Il sentimento del tempo nelle liriche di Umberto Piersanti. Il poeta urbinate ospite del Centro Voltaire di Catania e di due scuole: l'ITC "G. Russo" e il Magistrale "F. De SAnctis" di Paternò nell'ambito del progetto "Scrittori nelle scuole".
In una delle
liriche più intense dell’intera raccolta, il lettore della corposa silloge
“Nel tempo che precede” di Umberto Piersanti – edito nella prestigiosa
collana Einaudi - decifra con assoluta certezza il “focus” tematico della
produzione poetica di questo sessantaduenne urbinate: il sentimento (pagano) del
tempo come fluire, meravigliosamente colto nell’attimo che “precede”
appunto la nascita: sia esso il liquido buio ma accogliente del feto materno,
sia esso quello distillato “prima dell’avvento”, da una età dell’oro,
quel “cielo chiaro, /che i dolori scorrono fugaci”. Nei saloni eleganti del
Centro Voltaire o nelle affollate aule dell’I.T.C. “G. Russo” e
dell’Istituto Magistrale “F. De Sanctis” di Paternò i luoghi “persi”
della poesia di Piersanti hanno ritagliato un momento di profonda riflessione
sulla pratica della scrittura e sui fantasmi che la agitano. Dunque il tempo.
Non quello improbabile e sospeso delle liriche “bucoliche” (Virgilio è
maestro riconosciuto) che aprono la raccolta, né quello arcadico e favoloso,
sfuggito ad ogni trascorrere che Piersanti identifica con la dolcezza perfetta
dei colli del Montefeltro: piuttosto il tempo “che per altre prode ci
trascina” e che “devasta le figure”, inquadrato in cornici compositive di
straordinaria nitidezza.

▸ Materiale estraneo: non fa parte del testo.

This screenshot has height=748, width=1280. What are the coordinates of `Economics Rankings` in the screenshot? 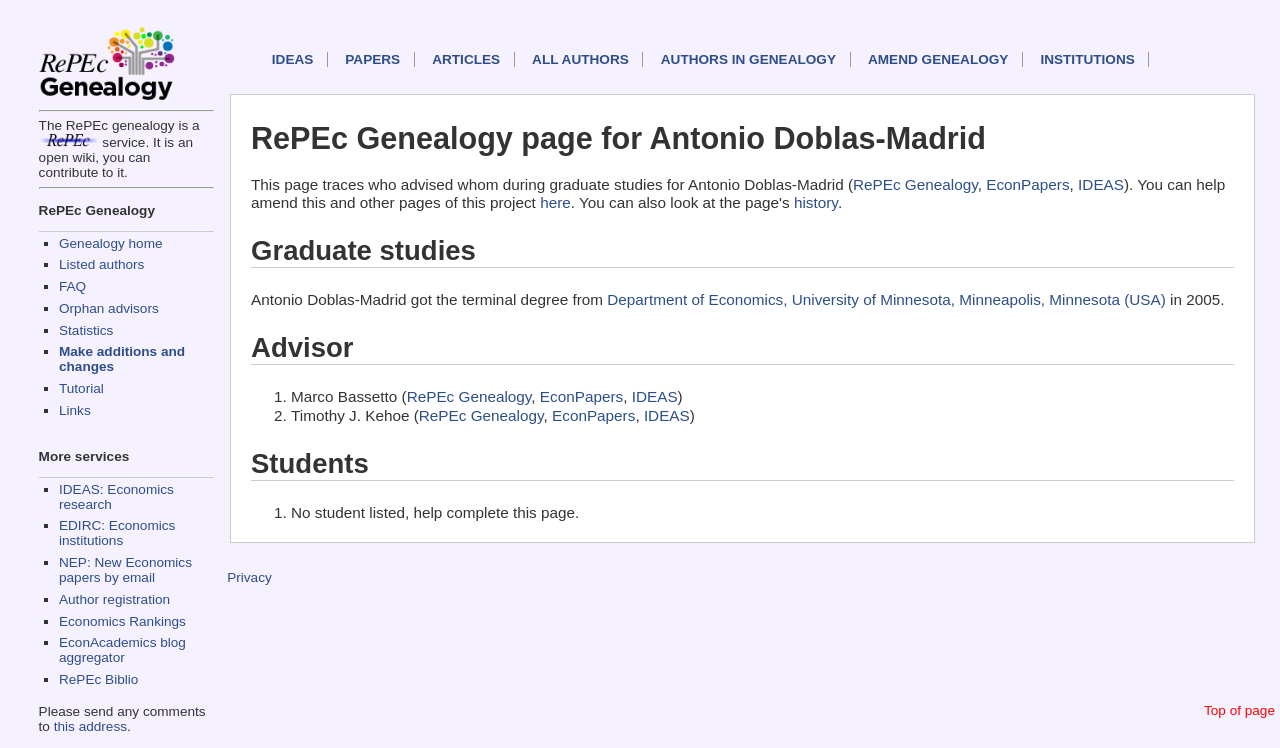 It's located at (122, 621).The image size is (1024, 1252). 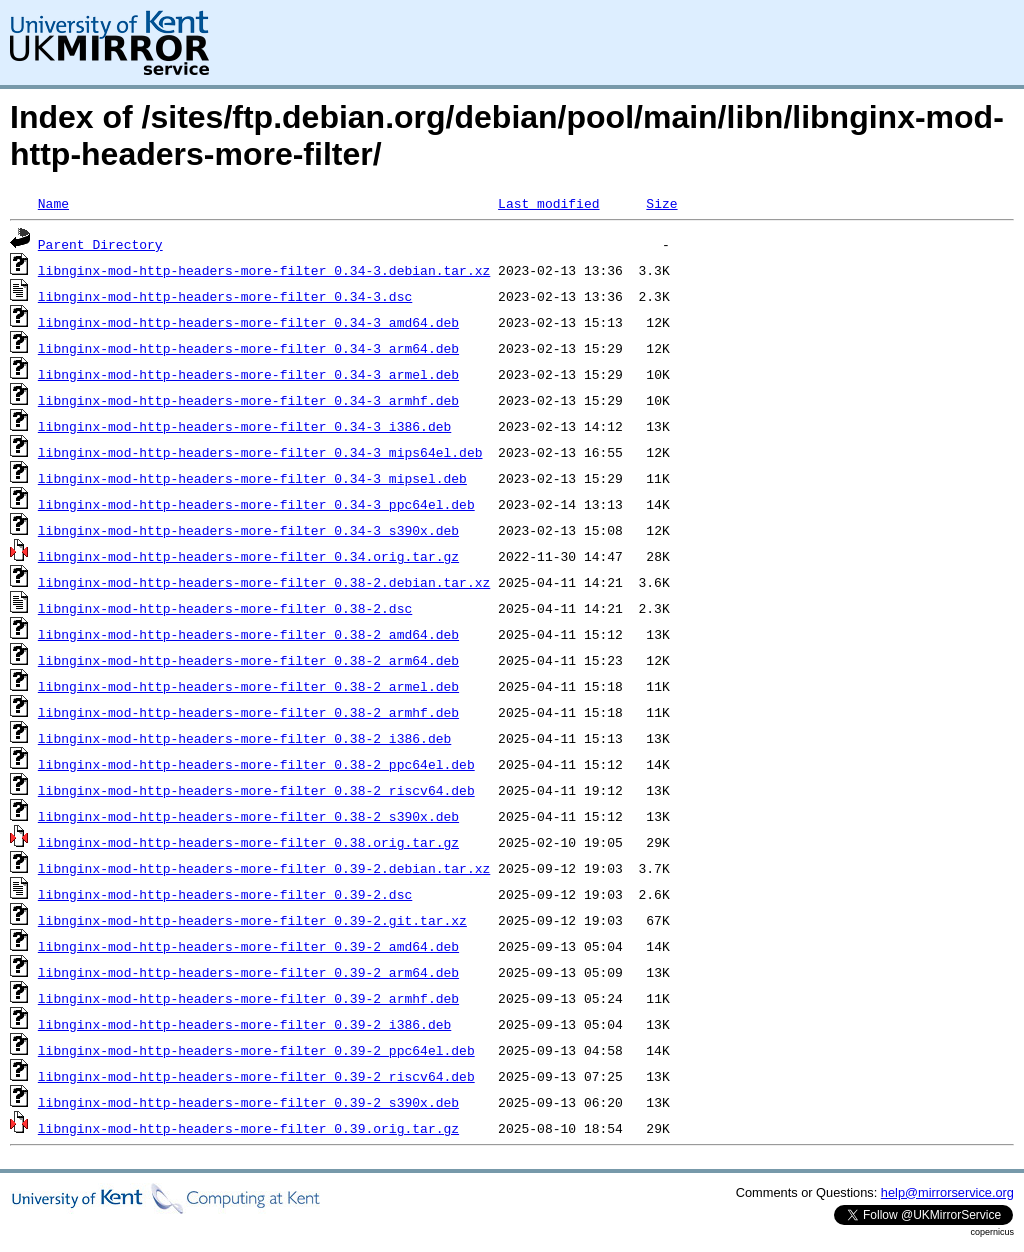 I want to click on libnginx-mod-http-headers-more-filter_0.34-3_mipsel.deb, so click(x=252, y=478).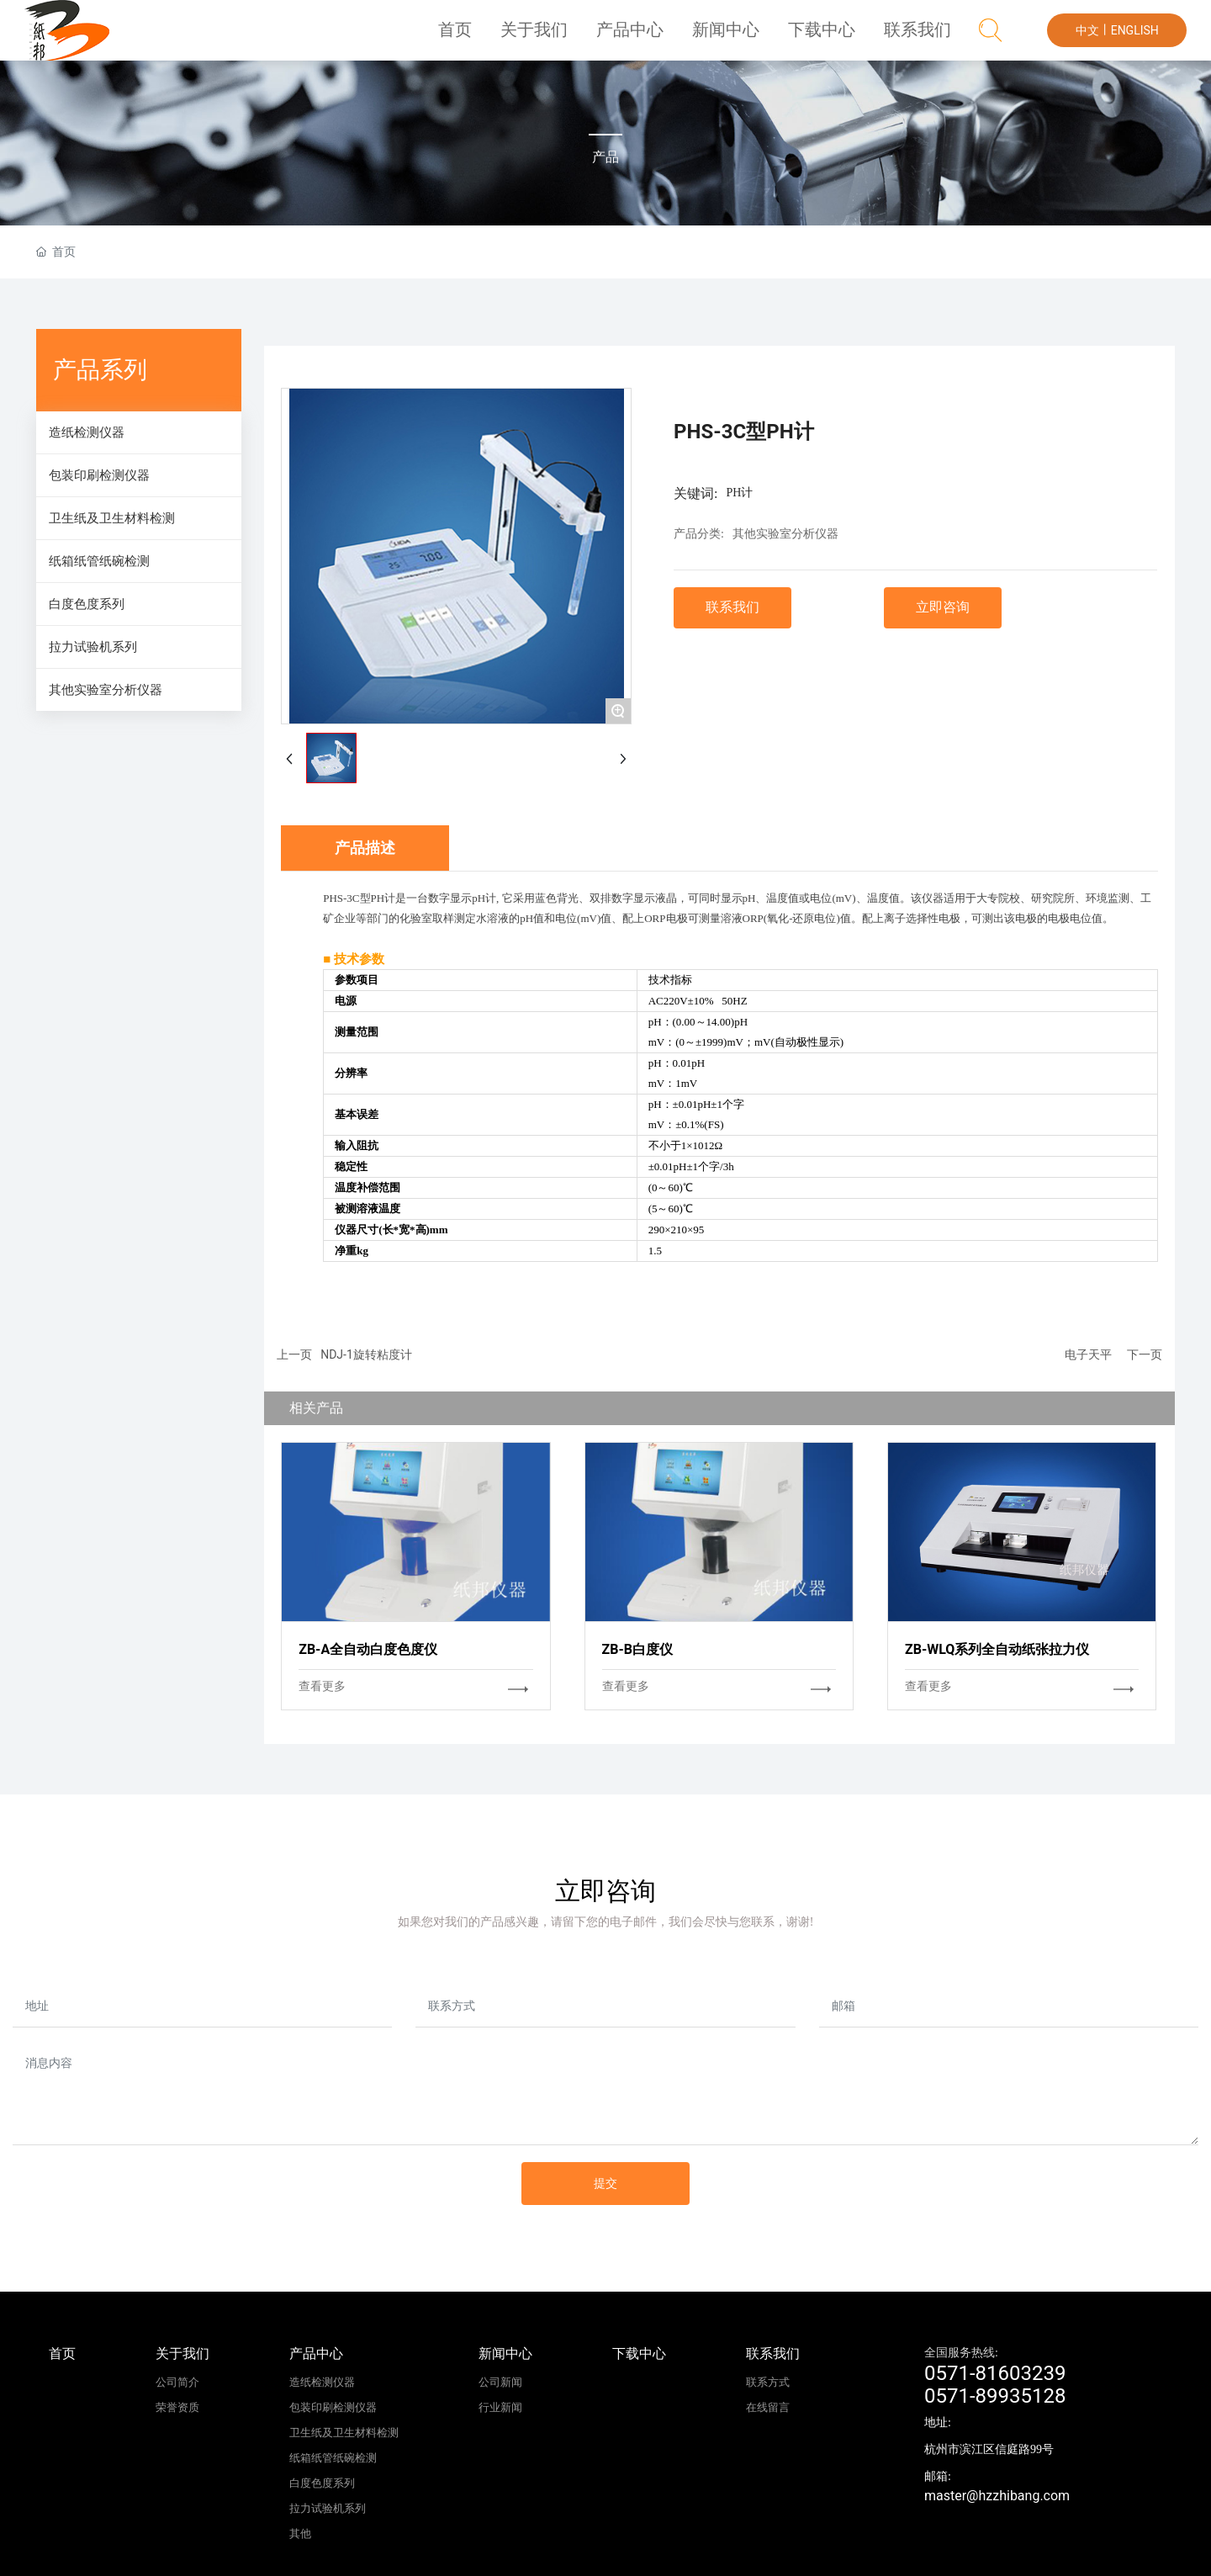 The width and height of the screenshot is (1211, 2576). I want to click on 下载中心, so click(830, 37).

Il rigore classico delle liriche di Umberto Piersanti
esprime ed assimila infatti da un lato il superamento della contestazione della
storia (tipica della poesia dell’engagement cui il poeta, sin dagli esordi,
non appartiene affatto) dall’altro l’assorbimento del paesaggio. Così il
Madìo protagonista della prima e omonima sezione della silloge vive con
il paesaggio una comunione non incantata o fiabesca: anche se affollata di
streghe, di “sprovingli” (il diavolo contadino della Cesane in forma di cane
nero), di fate, queste presenze non sono altro che sedimenti ctonii, segni che
aiutano nella decifrazione della realtà o che sono capaci di regalare un
momento di sensuale quanto sfuggente felicità. Con loro e attraverso di loro il
poeta/pastore afferra il mistero della vita. Un mistero colto però nel suo
precisissimo universo floreale e faunistici allorquando nella successiva
sezione, “Cespi e fiori, animali” tutti gli elementi sono nominati non certo
con lo spirito classificatore del botanico erudito, piuttosto con quello
“georgico” di quel Pascoli che subentra così al Leopardi (Piersanti è
marchigiano come il poeta di Recanati) “ottico”. Nelle rimanenti tre sezioni
altre eco agitano le liriche della raccolta: su tutte quelle di Luzi “Del
fondo delle campagne” e del Montale de “Le occasioni” con un significativo
scarto però rispetto al poeta ligure: al tempo che per questi costituisce
minaccia, cancellazione dei significati la memoria di Piersanti riesce a
costituire argine: Piersanti sa chi va e chi resta. Questa consapevolezza
diventa lamentazione discreta ma attuale: quella presente del poeta-padre
avverso, per esempio, alla diversità del figlio Jacopo (il cui autismo è
rivelato nella metafora del “castello”). Dal rapporto feroce con la terra e
la cultura contadina alla fuga fraterna fuori dal quotidiano dell’amore
Piersanti, il razionale, l’illuminista, tiene conto delle ragioni che non sono
della ragione restituendocele attraverso il “ricordo dolce come un fiore”. Umberto
Piersanti, “Nel tempo che precede”, Einaudi, 2002. €. 12.00.